Malgré l’ambiance de fraternité virile, la solitude — splendide et cruelle maîtresse de l’écrivain — ne me quitte pas : que sais-je, au fond, de tous ces gens ? Je songe à Nizan : « Les voyageurs sont condamnés à ne voir des maisons où vieillissent les hommes sédentaires que des murs de toutes les couleurs, avec des curiosités simplement architecturales. »
Devant moi, son shemagh à damiers rouge et blanc jeté sur ses épaules, siège un vieillard à la barbe grise, aux traits creusés par le soleil et la sagesse d’Allah — qui replie, de ses doigts noueux, sa perche à selfies. Il y a, dans sa soucoupe, un sucre.
Comme il m’est sympathique, je joue avec lui au jeu séculaire de la mouche, tel qu’il se pratique encore dans tous les souks du Levant. Qui n’a jamais joué à la mouche ne sait rien des mystères languides de l’Orient. Qu’on se figure deux adversaires s’affrontant, des heures durant, sous les pales d’un vieux ventilateur qui brasse en vain l’air bouillonnant. Ils se dévisagent en silence, dans l’immobilité la plus totale malgré la sueur qui roule sur leurs tempes crispées, réprimant le moindre tressaillement qui puisse effrayer l’insecte vagabond. Le premier des deux à voir la mouche se poser sur son sucre emportera la mise. Cependant le café refroidit, les loukoums fondent ; les clients alentour se sont tus ; sur scène, Zohara la danseuse mord ses ongles d’agate. Il n’est pas rare que des fortunes ou des femmes changent de mains durant ces amusements passionnés.
Je n’ai pas de sucre sur moi ; cette chips fera tout aussi bien l’affaire. Je la pose délicatement sur mon clavier, entre le F et le J. Le vieillard ne bouge pas ; j’imagine qu’il a compris. Je me fige, tous mes nerfs tendus. La mouche, comme ivre, bourdonne autour de moi, agaçant mon front en nage. Et j’attends.
… Ce qu’on se fait chier.
J’ignore pourquoi la mouche ne veut pas de ma chips, mais on ne va pas non plus y passer la soirée. Je laisse tomber les enfants de Cham, je referme mon portable, et je rentre me coucher.
14 avril.La nuit porte conseil : tout bien considéré, je ne crois pas que Malcolm se serait plu dans cette cité gagnée aux sunnites. Le Mecca Cola ne saurait faire oublier le goût du mescal : mieux valait, sans doute, s’anéantir au Mexique.

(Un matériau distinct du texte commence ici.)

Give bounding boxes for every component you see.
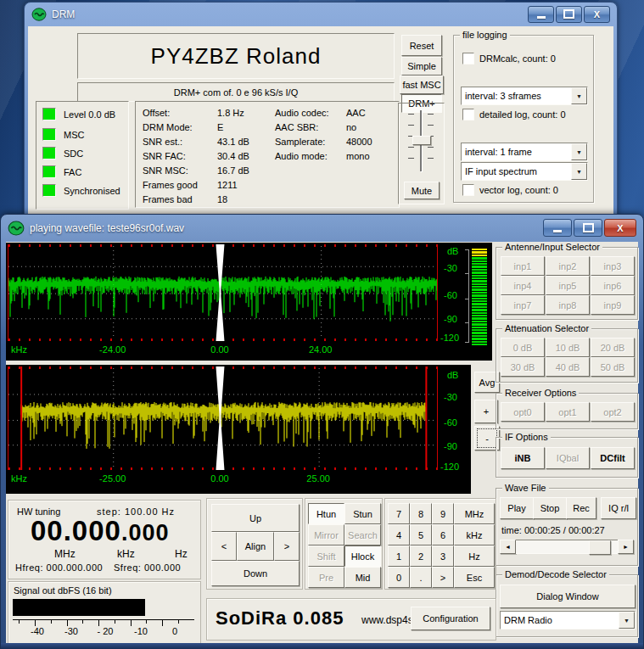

Je me perds, à l’ouest de la péninsule, dans le quartier de Tawâhî, le vieux port, que les Britanniques appelaient Steamer Point. Tout m’y est objet de curiosité. Il y avait là, au tournant du siècle dernier, une crique appelée le Croissant : on y voyait des hôtels blancs, larges et bas, agrémentés d’amples parterres, où descendait la bonne société débarquée des vapeurs. Ces établissements s’appelaient l’Hôtel de l’Europe, le Crescent Hotel et, surtout, le Grand Hôtel de l’Univers, rendez-vous des francophones : on sait qu’Arthur y a séjourné, et qu’il s’y faisait adresser son courrier. À l’Univers, la chambre coûtait six roupies par jour en pension complète. On pouvait y admirer des sirènes, grande distraction coloniale ; aller se baigner dans les eaux bleues du golfe ; laisser son pied à un requin-tigre.
Le Crescent, du moins, a survécu : je le retrouve. Il est là, juste derrière l’arche en béton matérialiste et dialectique du monument aux morts de la révolution. Il dresse encore ses coquettes vérandas en lunette et son cadran muet (cette manie des pendules, chez les Britanniques). Sur la fraternelle insistance de quelques amis de la piété, il a jugé bon de fermer ses portes.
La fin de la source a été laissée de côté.